## Problem requirements
Would you count how many lines of the material below hold the string "Deery"? Give only the number.

## Entries supplied

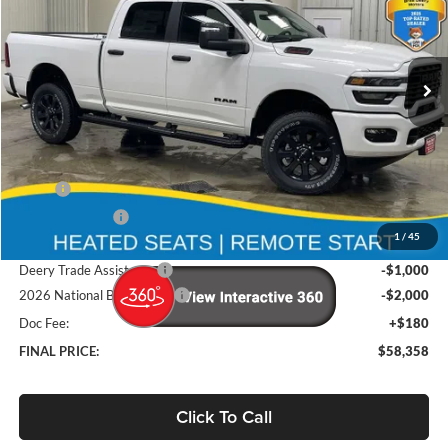
Brad Deery Motors
$58,358
VIN:
Stock:
Model:
3C6UR5DJ7TG268610
DT3748
DJ7H91
FINAL PRICE
Ext.
Int.
In Stock
Less
MSRP
$68,370
Deery Discount:
-$7,192
1
/
45
Brad's Price:
$61,178
Deery Trade Assistance
-$1,000
2026 National Bonus Cash
-$2,000
Doc Fee:
+$180
FINAL PRICE:
$58,358
Click To Call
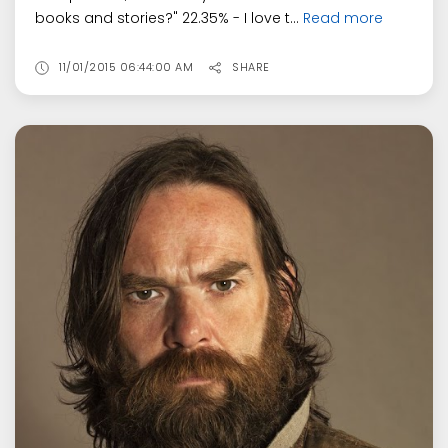
books and stories?" 22.35% - I love t...
Read more
11/01/2015 06:44:00 AM
SHARE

## Final answer
3